How do I go about opening this remote. I can only find a small screw at the bottom of the remote. Even when removing that, the 2 halves would not budge. 



phongluu said:


> Reset it by Holding the Power button for 10 seconds.
> 
> Another trick is: Open the case, unplug the UHF module and replug back.
> 
> ...


----------



## motrac (Jan 5, 2003)

[QUOTE

Another trick is: Open the case, unplug the UHF module and replug back.

P.L[/QUOTE]

he means open the cover on the receiver and unplug the connector on the u.h.f.
module.
my remote wouldn't work last night either, i pulled the power cord on the
receiver and that fixed it.


----------



## ClaudeR (Dec 7, 2003)

Dumb question - is the antenna still attached to the receiver?

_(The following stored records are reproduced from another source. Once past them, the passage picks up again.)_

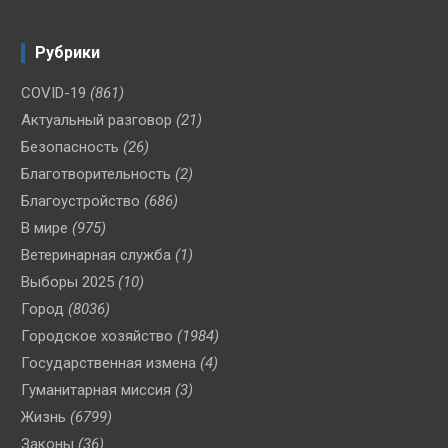
Рубрики
COVID-19
(861)
Актуальный разговор
(21)
Безопасность
(26)
Благотворительность
(2)
Благоустройство
(686)
В мире
(975)
Ветеринарная служба
(1)
Выборы 2025
(10)
Город
(8036)
Городское хозяйство
(1984)
Государственная измена
(4)
Гуманитарная миссия
(3)
Жизнь
(6799)
Законы
(36)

This is a dumb question that I came upon through personnal experience


----------



## Michael P (Oct 27, 2004)

phongluu said:


> Reset it by Holding the Power button for 10 seconds.
> 
> Another trick is: Open the case, unplug the UHF module and replug back.
> 
> ...


WARNING: I would never open up the case of a 921 unlless you want to void any chance of getting future warranty replacements!

Even if your 921 is past it's 1 year anniversary, they still may (and have been in my case) extended the "warranty" replacement.


----------



## gpaint (Oct 8, 2006)

I have been doing more reading in other forums and the consensus is that some of the 8.0 UHF Pro remotes ONLY work for the 811.

I see a lot of them on eBay and they all say that the 8.0 works for both the 921 and 811. I have 2 remotes which DO NOT WORK for my 921 but BOTH WORK for my 811.

Is there a SECRET CODE that enables them for a 921?


----------